“Ready Player One” and a Reflection on Lent

This post contains spoilers for the book Ready Player One.

A few weeks ago, I was on a big reading kick. I felt a little guilty because so much of my reading was fiction. As I read through Ready Player One by Ernest Cline, however, I came across a section that resonated with me quite a bit during this Lenten season.

The Book

Ready Player One is a dystopian future novel where nearly all the population is enamored with an immersive technology called OASIS. The OASIS is like virtual reality but has other features that make it almost difficult to distinguish from reality itself. The main character, Wade, is a teenager who is living in poverty. He has no true family and OASIS is an escape for him. Wade accesses OASIS from loaner technology from his school.

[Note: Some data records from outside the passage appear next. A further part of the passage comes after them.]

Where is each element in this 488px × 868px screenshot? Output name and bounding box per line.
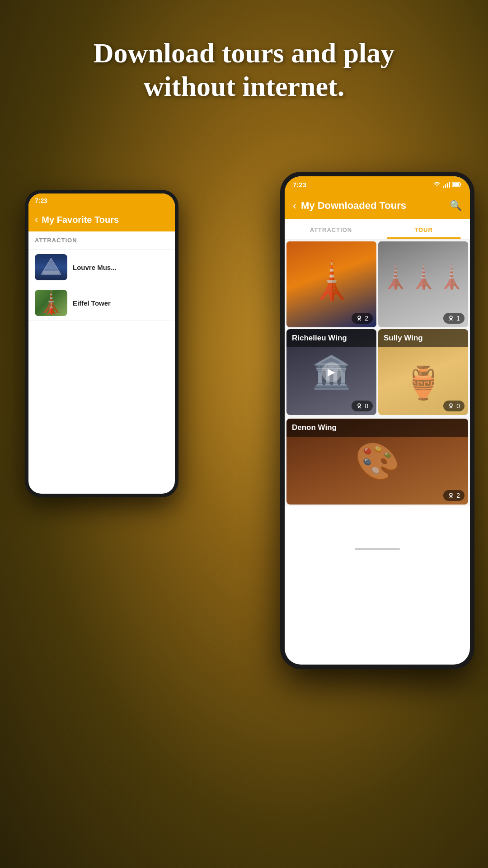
tab-attraction-label: ATTRACTION — [310, 226, 352, 233]
battery-icon — [452, 182, 462, 187]
marker-icon — [448, 315, 454, 321]
back-arrow-icon[interactable]: ‹ — [35, 214, 38, 226]
phone-bg-title: My Favorite Tours — [42, 215, 119, 225]
search-icon[interactable]: 🔍 — [450, 200, 462, 212]
svg-point-10 — [450, 316, 452, 319]
grid-item-denon[interactable]: Denon Wing 🎨 2 — [286, 419, 468, 505]
sully-visual: 🏺 — [404, 364, 443, 401]
marker-icon — [448, 492, 454, 499]
list-item[interactable]: 🗼 Eiffel Tower — [28, 285, 175, 321]
svg-rect-3 — [445, 184, 446, 188]
svg-rect-7 — [460, 184, 462, 186]
phone-bg-header: ‹ My Favorite Tours — [28, 208, 175, 231]
bottom-spacer — [285, 506, 470, 542]
play-button[interactable]: ▶ — [322, 362, 342, 382]
headline-line2: without internet. — [144, 71, 344, 102]
tab-attraction[interactable]: ATTRACTION — [285, 219, 377, 239]
grid-item-sully[interactable]: Sully Wing 🏺 0 — [378, 329, 468, 415]
sully-count: 0 — [456, 402, 460, 410]
phone-background: 7:23 ‹ My Favorite Tours ATTRACTION Louv… — [25, 190, 178, 497]
svg-point-11 — [358, 404, 361, 406]
phone-bg-screen: 7:23 ‹ My Favorite Tours ATTRACTION Louv… — [28, 193, 175, 494]
svg-rect-4 — [447, 183, 448, 188]
svg-rect-5 — [449, 182, 450, 188]
wifi-icon — [433, 181, 441, 188]
sully-count-badge: 0 — [443, 401, 465, 411]
middle-floor-count: 1 — [456, 315, 460, 322]
phone-bg-time: 7:23 — [35, 197, 47, 204]
main-back-arrow-icon[interactable]: ‹ — [293, 199, 296, 212]
list-item[interactable]: Louvre Mus... — [28, 250, 175, 285]
home-indicator — [355, 548, 400, 550]
denon-count-badge: 2 — [443, 490, 465, 501]
phone-main-time: 7:23 — [293, 181, 306, 189]
denon-section: Denon Wing 🎨 2 — [285, 417, 470, 506]
louvre-name: Louvre Mus... — [73, 264, 117, 271]
richelieu-count-badge: 0 — [352, 401, 373, 411]
marker-icon — [356, 403, 362, 409]
svg-rect-2 — [443, 186, 444, 188]
phone-bg-tab-bar: ATTRACTION — [28, 231, 175, 250]
svg-rect-1 — [43, 271, 59, 274]
middle-floor-visual: 🗼🗼🗼 — [378, 241, 468, 290]
phone-main-screen: 7:23 — [285, 176, 470, 665]
grid-item-top-floor[interactable]: Top Floor 🗼 2 — [286, 241, 376, 327]
denon-visual: 🎨 — [355, 440, 400, 483]
phone-main: 7:23 — [280, 172, 474, 669]
marker-icon — [356, 315, 362, 321]
home-indicator-bar — [285, 542, 470, 555]
svg-rect-8 — [453, 183, 459, 186]
signal-icon — [443, 181, 450, 188]
phone-main-header: ‹ My Downloaded Tours 🔍 — [285, 193, 470, 219]
svg-point-9 — [358, 316, 361, 319]
middle-floor-count-badge: 1 — [443, 313, 465, 324]
eiffel-name: Eiffel Tower — [73, 299, 111, 307]
marker-icon — [448, 403, 454, 409]
top-floor-count-badge: 2 — [352, 313, 373, 324]
top-floor-count: 2 — [365, 315, 368, 322]
eiffel-icon: 🗼 — [35, 290, 67, 316]
status-icons — [433, 181, 462, 188]
grid-item-richelieu[interactable]: Richelieu Wing 🏛️ ▶ 0 — [286, 329, 376, 415]
louvre-thumbnail — [35, 254, 67, 280]
header-left: ‹ My Downloaded Tours — [293, 199, 406, 212]
headline-line1: Download tours and play — [94, 38, 395, 68]
tab-tour-label: TOUR — [414, 226, 433, 233]
phone-main-status-bar: 7:23 — [285, 176, 470, 193]
headline: Download tours and play without internet… — [0, 0, 488, 104]
grid-item-middle-floor[interactable]: Middle Floor 🗼🗼🗼 1 — [378, 241, 468, 327]
svg-point-12 — [450, 404, 452, 406]
svg-point-13 — [450, 493, 452, 496]
eiffel-thumbnail: 🗼 — [35, 290, 67, 316]
phone-bg-tab-label[interactable]: ATTRACTION — [35, 237, 77, 244]
tab-tour[interactable]: TOUR — [377, 219, 470, 239]
denon-bg: 🎨 — [286, 419, 468, 505]
eiffel-visual: 🗼 — [286, 241, 376, 302]
tours-grid: Top Floor 🗼 2 Middle Floor 🗼🗼🗼 — [285, 240, 470, 417]
richelieu-count: 0 — [365, 402, 368, 410]
phone-bg-status-bar: 7:23 — [28, 193, 175, 208]
denon-count: 2 — [456, 492, 460, 499]
phone-main-title: My Downloaded Tours — [301, 200, 406, 212]
phone-main-tab-bar: ATTRACTION TOUR — [285, 219, 470, 240]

The creator of OASIS dies and sets up a competition for someone to inherit his vast fortune and gain control of OASIS.

After Wade has some success in completing a level of the competition, he gains fame and begins making a lot of money. This enables him to purchase much better technology while he obsessively tries to win the competition.

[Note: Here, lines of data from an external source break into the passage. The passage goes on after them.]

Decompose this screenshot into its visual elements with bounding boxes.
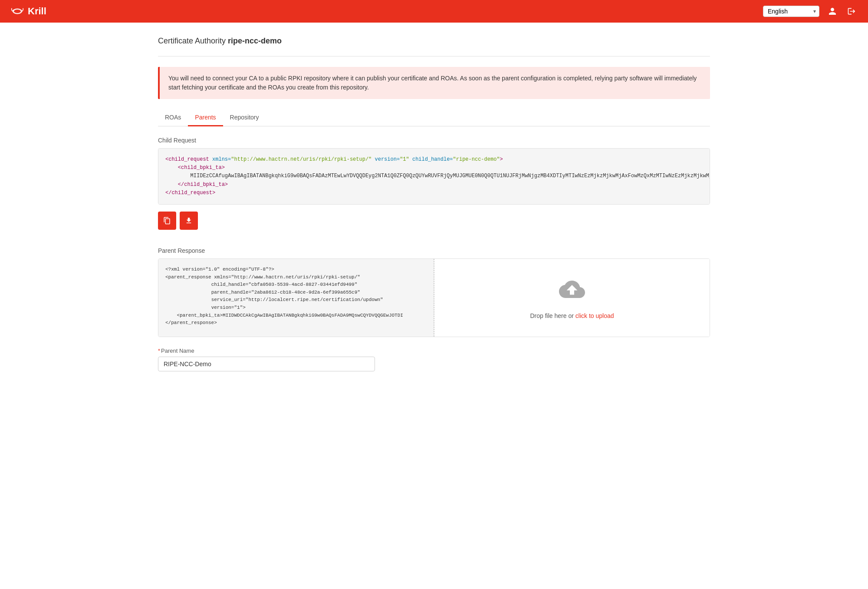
svg-point-2 <box>13 10 14 11</box>
logout-icon-button[interactable] <box>845 5 858 17</box>
copy-button[interactable] <box>158 212 176 230</box>
child-request-section: Child Request <child_request xmlns="http… <box>158 137 710 230</box>
page-title: Certificate Authority ripe-ncc-demo <box>158 36 710 46</box>
upload-area[interactable]: Drop file here or click to upload <box>434 259 710 337</box>
parent-name-input[interactable] <box>158 357 375 371</box>
child-request-code: <child_request xmlns="http://www.hactrn.… <box>158 148 710 205</box>
main-content: Certificate Authority ripe-ncc-demo You … <box>148 23 720 385</box>
tab-roas[interactable]: ROAs <box>158 109 188 126</box>
logo-text: Krill <box>28 6 46 17</box>
download-icon <box>185 217 193 225</box>
download-button[interactable] <box>180 212 198 230</box>
action-buttons <box>158 212 710 230</box>
parent-name-label: *Parent Name <box>158 347 710 354</box>
child-request-label: Child Request <box>158 137 710 144</box>
krill-logo-icon <box>10 6 24 17</box>
parent-name-field-group: *Parent Name <box>158 347 710 371</box>
logout-icon <box>847 7 856 16</box>
parent-response-label: Parent Response <box>158 247 710 254</box>
title-divider <box>158 56 710 56</box>
alert-text: You will need to connect your CA to a pu… <box>168 74 701 92</box>
upload-text: Drop file here or click to upload <box>530 312 614 319</box>
copy-icon <box>163 217 171 225</box>
user-icon <box>828 7 837 16</box>
language-selector-wrap: English Dutch German <box>763 6 819 17</box>
upload-icon <box>559 276 585 307</box>
tab-bar: ROAs Parents Repository <box>158 109 710 126</box>
required-indicator: * <box>158 347 160 354</box>
language-selector[interactable]: English Dutch German <box>763 6 819 17</box>
svg-point-1 <box>14 10 21 13</box>
parent-response-code: <?xml version="1.0" encoding="UTF-8"?> <… <box>158 259 434 337</box>
user-icon-button[interactable] <box>826 5 838 17</box>
app-header: Krill English Dutch German <box>0 0 868 23</box>
parent-response-grid: <?xml version="1.0" encoding="UTF-8"?> <… <box>158 258 710 337</box>
upload-link[interactable]: click to upload <box>575 312 614 319</box>
header-right: English Dutch German <box>763 5 858 17</box>
tab-parents[interactable]: Parents <box>188 109 223 126</box>
parent-response-section: Parent Response <?xml version="1.0" enco… <box>158 247 710 371</box>
info-alert: You will need to connect your CA to a pu… <box>158 67 710 99</box>
logo: Krill <box>10 6 46 17</box>
tab-repository[interactable]: Repository <box>223 109 266 126</box>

Wade describes his system:

I’d come to see my rig for what it was: an elaborate contraption for deceiving my senses, to allow me to live in a world that didn’t exist. Each component of my rig was a bar in the cell where I had willingly imprisoned myself.

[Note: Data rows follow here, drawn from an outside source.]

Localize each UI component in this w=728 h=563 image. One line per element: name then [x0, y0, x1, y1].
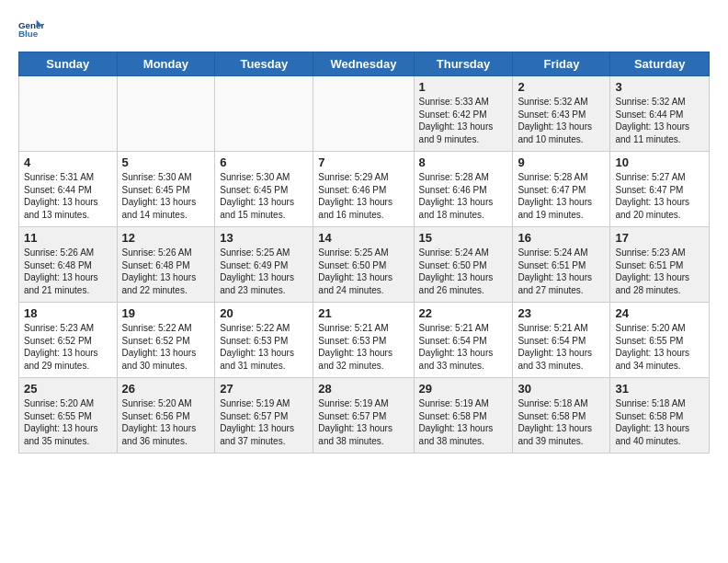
calendar-cell: 17Sunrise: 5:23 AM Sunset: 6:51 PM Dayli… — [610, 227, 710, 303]
cell-info: Sunrise: 5:32 AM Sunset: 6:44 PM Dayligh… — [615, 96, 704, 145]
day-number: 30 — [518, 382, 605, 396]
cell-info: Sunrise: 5:24 AM Sunset: 6:51 PM Dayligh… — [518, 247, 605, 296]
day-number: 12 — [122, 231, 210, 245]
logo-icon: General Blue — [18, 17, 44, 42]
calendar-cell: 21Sunrise: 5:21 AM Sunset: 6:53 PM Dayli… — [313, 303, 414, 378]
calendar-week-row: 1Sunrise: 5:33 AM Sunset: 6:42 PM Daylig… — [19, 76, 710, 152]
cell-info: Sunrise: 5:21 AM Sunset: 6:54 PM Dayligh… — [419, 322, 508, 372]
cell-info: Sunrise: 5:25 AM Sunset: 6:50 PM Dayligh… — [318, 247, 408, 296]
day-number: 11 — [24, 231, 112, 245]
calendar-cell: 4Sunrise: 5:31 AM Sunset: 6:44 PM Daylig… — [19, 152, 118, 227]
day-number: 9 — [518, 155, 605, 169]
calendar-week-row: 11Sunrise: 5:26 AM Sunset: 6:48 PM Dayli… — [19, 227, 710, 303]
calendar-cell: 24Sunrise: 5:20 AM Sunset: 6:55 PM Dayli… — [610, 303, 710, 378]
calendar-cell: 11Sunrise: 5:26 AM Sunset: 6:48 PM Dayli… — [19, 227, 118, 303]
cell-info: Sunrise: 5:22 AM Sunset: 6:53 PM Dayligh… — [220, 322, 308, 372]
day-number: 29 — [419, 382, 508, 396]
cell-info: Sunrise: 5:23 AM Sunset: 6:52 PM Dayligh… — [24, 322, 112, 372]
day-number: 28 — [318, 382, 408, 396]
day-number: 2 — [518, 80, 605, 94]
days-of-week-row: SundayMondayTuesdayWednesdayThursdayFrid… — [19, 52, 710, 76]
calendar-cell: 29Sunrise: 5:19 AM Sunset: 6:58 PM Dayli… — [414, 378, 513, 454]
calendar-cell: 10Sunrise: 5:27 AM Sunset: 6:47 PM Dayli… — [610, 152, 710, 227]
day-number: 6 — [220, 155, 308, 169]
day-of-week-header: Wednesday — [313, 52, 414, 76]
cell-info: Sunrise: 5:23 AM Sunset: 6:51 PM Dayligh… — [615, 247, 704, 296]
day-number: 15 — [419, 231, 508, 245]
day-of-week-header: Saturday — [610, 52, 710, 76]
day-number: 8 — [419, 155, 508, 169]
cell-info: Sunrise: 5:28 AM Sunset: 6:46 PM Dayligh… — [419, 171, 508, 221]
day-number: 13 — [220, 231, 308, 245]
calendar-cell: 8Sunrise: 5:28 AM Sunset: 6:46 PM Daylig… — [414, 152, 513, 227]
cell-info: Sunrise: 5:27 AM Sunset: 6:47 PM Dayligh… — [615, 171, 704, 221]
day-of-week-header: Sunday — [19, 52, 118, 76]
calendar-cell: 2Sunrise: 5:32 AM Sunset: 6:43 PM Daylig… — [513, 76, 610, 152]
cell-info: Sunrise: 5:22 AM Sunset: 6:52 PM Dayligh… — [122, 322, 210, 372]
day-number: 4 — [24, 155, 112, 169]
day-number: 3 — [615, 80, 704, 94]
cell-info: Sunrise: 5:30 AM Sunset: 6:45 PM Dayligh… — [122, 171, 210, 221]
cell-info: Sunrise: 5:26 AM Sunset: 6:48 PM Dayligh… — [122, 247, 210, 296]
calendar-cell: 23Sunrise: 5:21 AM Sunset: 6:54 PM Dayli… — [513, 303, 610, 378]
calendar-table: SundayMondayTuesdayWednesdayThursdayFrid… — [18, 52, 710, 454]
calendar-cell — [215, 76, 313, 152]
calendar-cell: 14Sunrise: 5:25 AM Sunset: 6:50 PM Dayli… — [313, 227, 414, 303]
day-of-week-header: Friday — [513, 52, 610, 76]
day-number: 20 — [220, 306, 308, 320]
calendar-cell — [117, 76, 215, 152]
day-of-week-header: Monday — [117, 52, 215, 76]
cell-info: Sunrise: 5:18 AM Sunset: 6:58 PM Dayligh… — [518, 397, 605, 447]
calendar-cell: 6Sunrise: 5:30 AM Sunset: 6:45 PM Daylig… — [215, 152, 313, 227]
day-number: 14 — [318, 231, 408, 245]
calendar-cell: 22Sunrise: 5:21 AM Sunset: 6:54 PM Dayli… — [414, 303, 513, 378]
cell-info: Sunrise: 5:33 AM Sunset: 6:42 PM Dayligh… — [419, 96, 508, 145]
cell-info: Sunrise: 5:18 AM Sunset: 6:58 PM Dayligh… — [615, 397, 704, 447]
cell-info: Sunrise: 5:24 AM Sunset: 6:50 PM Dayligh… — [419, 247, 508, 296]
calendar-cell: 28Sunrise: 5:19 AM Sunset: 6:57 PM Dayli… — [313, 378, 414, 454]
cell-info: Sunrise: 5:26 AM Sunset: 6:48 PM Dayligh… — [24, 247, 112, 296]
calendar-week-row: 18Sunrise: 5:23 AM Sunset: 6:52 PM Dayli… — [19, 303, 710, 378]
calendar-body: 1Sunrise: 5:33 AM Sunset: 6:42 PM Daylig… — [19, 76, 710, 454]
day-number: 25 — [24, 382, 112, 396]
calendar-week-row: 4Sunrise: 5:31 AM Sunset: 6:44 PM Daylig… — [19, 152, 710, 227]
cell-info: Sunrise: 5:20 AM Sunset: 6:55 PM Dayligh… — [24, 397, 112, 447]
calendar-cell: 5Sunrise: 5:30 AM Sunset: 6:45 PM Daylig… — [117, 152, 215, 227]
calendar-cell — [313, 76, 414, 152]
calendar-cell: 13Sunrise: 5:25 AM Sunset: 6:49 PM Dayli… — [215, 227, 313, 303]
day-number: 27 — [220, 382, 308, 396]
day-number: 24 — [615, 306, 704, 320]
day-number: 22 — [419, 306, 508, 320]
calendar-cell: 18Sunrise: 5:23 AM Sunset: 6:52 PM Dayli… — [19, 303, 118, 378]
cell-info: Sunrise: 5:20 AM Sunset: 6:56 PM Dayligh… — [122, 397, 210, 447]
day-number: 19 — [122, 306, 210, 320]
day-of-week-header: Tuesday — [215, 52, 313, 76]
calendar-cell: 12Sunrise: 5:26 AM Sunset: 6:48 PM Dayli… — [117, 227, 215, 303]
calendar-cell: 3Sunrise: 5:32 AM Sunset: 6:44 PM Daylig… — [610, 76, 710, 152]
calendar-cell: 27Sunrise: 5:19 AM Sunset: 6:57 PM Dayli… — [215, 378, 313, 454]
calendar-cell: 26Sunrise: 5:20 AM Sunset: 6:56 PM Dayli… — [117, 378, 215, 454]
calendar-cell: 7Sunrise: 5:29 AM Sunset: 6:46 PM Daylig… — [313, 152, 414, 227]
cell-info: Sunrise: 5:28 AM Sunset: 6:47 PM Dayligh… — [518, 171, 605, 221]
day-number: 16 — [518, 231, 605, 245]
day-number: 23 — [518, 306, 605, 320]
cell-info: Sunrise: 5:31 AM Sunset: 6:44 PM Dayligh… — [24, 171, 112, 221]
cell-info: Sunrise: 5:32 AM Sunset: 6:43 PM Dayligh… — [518, 96, 605, 145]
day-number: 31 — [615, 382, 704, 396]
cell-info: Sunrise: 5:19 AM Sunset: 6:58 PM Dayligh… — [419, 397, 508, 447]
cell-info: Sunrise: 5:21 AM Sunset: 6:53 PM Dayligh… — [318, 322, 408, 372]
calendar-cell: 20Sunrise: 5:22 AM Sunset: 6:53 PM Dayli… — [215, 303, 313, 378]
cell-info: Sunrise: 5:29 AM Sunset: 6:46 PM Dayligh… — [318, 171, 408, 221]
cell-info: Sunrise: 5:19 AM Sunset: 6:57 PM Dayligh… — [220, 397, 308, 447]
calendar-cell: 1Sunrise: 5:33 AM Sunset: 6:42 PM Daylig… — [414, 76, 513, 152]
day-number: 21 — [318, 306, 408, 320]
page-header: General Blue — [18, 17, 710, 42]
day-number: 10 — [615, 155, 704, 169]
day-number: 1 — [419, 80, 508, 94]
calendar-cell: 31Sunrise: 5:18 AM Sunset: 6:58 PM Dayli… — [610, 378, 710, 454]
calendar-cell — [19, 76, 118, 152]
calendar-week-row: 25Sunrise: 5:20 AM Sunset: 6:55 PM Dayli… — [19, 378, 710, 454]
day-number: 17 — [615, 231, 704, 245]
calendar-cell: 30Sunrise: 5:18 AM Sunset: 6:58 PM Dayli… — [513, 378, 610, 454]
day-number: 26 — [122, 382, 210, 396]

As I read (and reread) that section, I couldn’t help but think how applicable it is for us as Christians in a first-world country.

On Comfort

It isn’t that pursuing comfort is a bad thing. There is nothing inherently wrong with enjoying getting lost in a good book or trying to beat a complicated video game. It’s ok to find enjoyment in our lives and to actively seek it.

The problem is when we make an idol of these things. Too often, we think the sin of idolatry doesn’t apply to us because we aren’t out here making golden calves. But idolatry is when we put something before God in our lives, no matter how good that something is.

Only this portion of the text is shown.